How My House Almost Caught Fire
Keep this important advice in mind.
This past Friday, we decided to use the self-clean button on our oven even though we had already scrubbed it as clean as we could get it after our Christmas celebrations.
Within 5 minutes of turning on the self-clean feature, the smoke in our house was so thick that we didn't even see that flames were starting to 'lick' the outside of the oven.
Of course we immediately called 911 and the fire department and police were at our house right away (THANK YOU!!!!!) to suck out the smoke and disconnect the oven.
Had any more minutes been wasted, or had we put the oven on self-clean and gone to sleep for the night, or if we set it to self-clean and then left to go out for the day, that fire would have spread to the wall, cabinets, and then to the whole house. This story could have ended in disaster.
We had the service center where we got this practically-new oven come and inspect it. They told us it was fried. Shot. Done. Dead. They turned it off and said to get a new one.
The service guy told us to NEVER use the self-cleaning feature on an oven. He said he has seen too many house fires because the self-cleaning feature isn't as safe as people think. (The only appliance that causes more fires, he said, is the dryer if you don't keep the lint duct clean.)
And he said that even if you think your oven is grease-free, grease can drip UNDER the main part of the oven into crevices that you wouldn't be able to see unless you took a tool box and took the oven apart.

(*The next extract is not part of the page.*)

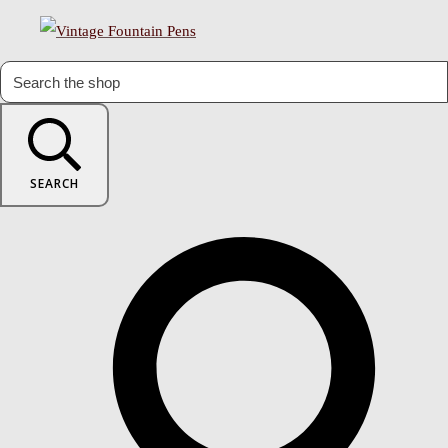
SEARCH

When the delivery truck arrived with our new oven days later and the service guys brought it in to install, these guys (completely separate from the first guy and having no prior knowledge of our circumstances) told us to NEVER use the self-cleaning feature on any oven!!! They say it too often ends in tragedy.
Just thought I'd pass along what several appliance experts said. Quite eye-opening advice.
From now on we'll be cleaning our oven with baking soda and vinegar!
PS Firefighters and EMTs remind you that the same advice applies for running your dryer: don't do it while you are sleeping or out of the house. You should always be monitoring it and be able to call 911 in an emergency.